About 12 years ago, Phil was diagnosed with kidney disease, which eventually led to kidney failure. Around the same time, Phil was diagnosed with prostate cancer. After the surgery to remove his prostate gland, he was encouraged to wait five years before having a kidney transplant because Phil would need to take anti-rejection drugs, which suppress the immune system and increase the potential for cancer.
Five years later, Phil was still cancer free, but he was on dialysis and desperately needed a kidney. Gail and his children and step children “threw in the hat,” and volunteered to donate their kidney. Sean, his second son, was the best match.
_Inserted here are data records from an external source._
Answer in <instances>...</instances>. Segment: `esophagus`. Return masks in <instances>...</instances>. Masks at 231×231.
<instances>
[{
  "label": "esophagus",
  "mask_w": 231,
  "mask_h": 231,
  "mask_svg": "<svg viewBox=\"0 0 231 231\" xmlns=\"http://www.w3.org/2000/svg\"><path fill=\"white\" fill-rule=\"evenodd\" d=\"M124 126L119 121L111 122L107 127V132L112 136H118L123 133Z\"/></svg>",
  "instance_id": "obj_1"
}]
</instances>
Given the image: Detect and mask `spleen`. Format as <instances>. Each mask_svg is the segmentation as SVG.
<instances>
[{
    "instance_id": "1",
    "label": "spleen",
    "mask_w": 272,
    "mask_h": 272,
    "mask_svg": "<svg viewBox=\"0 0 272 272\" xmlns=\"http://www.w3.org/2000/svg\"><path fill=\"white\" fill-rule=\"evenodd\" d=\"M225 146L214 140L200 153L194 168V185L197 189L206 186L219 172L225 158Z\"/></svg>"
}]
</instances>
“A lot of people get cancer or other terrible diseases. I have friends who lost loved ones, and who would’ve cut their right arm off to save someone they love,” said 42-year-old Sean. “There is the medical know how with kidney disease to save one person’s life, and the other person goes on to live a normal, happy life.” He said he just saw donating one of his kidneys as “something you do for your father.”
In July 2013, Sean and Phil underwent surgery at the same time. The kidney transplant was a success. Phil began to feel better almost immediately. He said he had more energy while still in the hospital than he’d had in years. Recovering together, was great bonding time for Sean and Phil. The father and son had friendly competitions to reach milestones: who could be out walking more; who could do the most, physically or do it the fastest. Over the course of healing together, Phil convinced Sean to join his real estate business. He did, and father and son now work together.
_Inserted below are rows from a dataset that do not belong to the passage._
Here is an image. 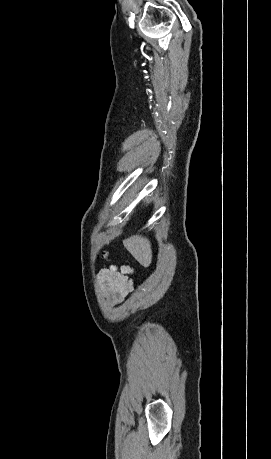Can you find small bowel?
Wrapping results in <instances>:
<instances>
[{"label":"small bowel","mask_w":271,"mask_h":459,"mask_svg":"<svg viewBox=\"0 0 271 459\" xmlns=\"http://www.w3.org/2000/svg\"><path fill=\"white\" fill-rule=\"evenodd\" d=\"M128 268H103L98 274V285L108 302L112 305L120 304L132 290L133 284Z\"/></svg>","instance_id":"1"}]
</instances>
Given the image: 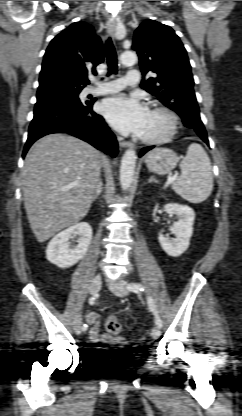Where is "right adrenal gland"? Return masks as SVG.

Phil and Gail were so grateful for the wonderful care he received over the years at The Ottawa Hospital that they actively fundraised for critical hospital priorities, such as the CyberKnife, the new Charlie and Claudette Logue Dermatology Centre, and the Rose Ages Breast Health Centre. They realized that philanthropy was also important to their adult children. The family decided to encourage their friends to inspire generational giving in their families too.
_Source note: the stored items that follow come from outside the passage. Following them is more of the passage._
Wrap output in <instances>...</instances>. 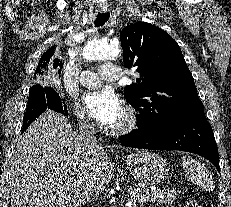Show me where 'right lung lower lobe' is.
Wrapping results in <instances>:
<instances>
[{
  "instance_id": "right-lung-lower-lobe-1",
  "label": "right lung lower lobe",
  "mask_w": 231,
  "mask_h": 207,
  "mask_svg": "<svg viewBox=\"0 0 231 207\" xmlns=\"http://www.w3.org/2000/svg\"><path fill=\"white\" fill-rule=\"evenodd\" d=\"M47 108L68 116L67 108L65 105L62 106L59 95L51 87H42V89L36 91L33 100L28 102L27 110L23 119L24 126L22 133Z\"/></svg>"
}]
</instances>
In August, Phil and Gail hosted a cocktail reception in their backyard with their family, and invited their close friends. They announced, in gratitude for the treatment and care Phil received at The Ottawa Hospital, they would make a significant donation to kidney research. Knowing that the hospital had touched everyone in attendance, the Downeys asked their friends to also consider engaging their own children – the next generation – to support world-class patient care at The Ottawa Hospital.
The Downey family is paying it forward, knowing their legacy will be shaping the future of health care in Ottawa for generations of Downeys to come.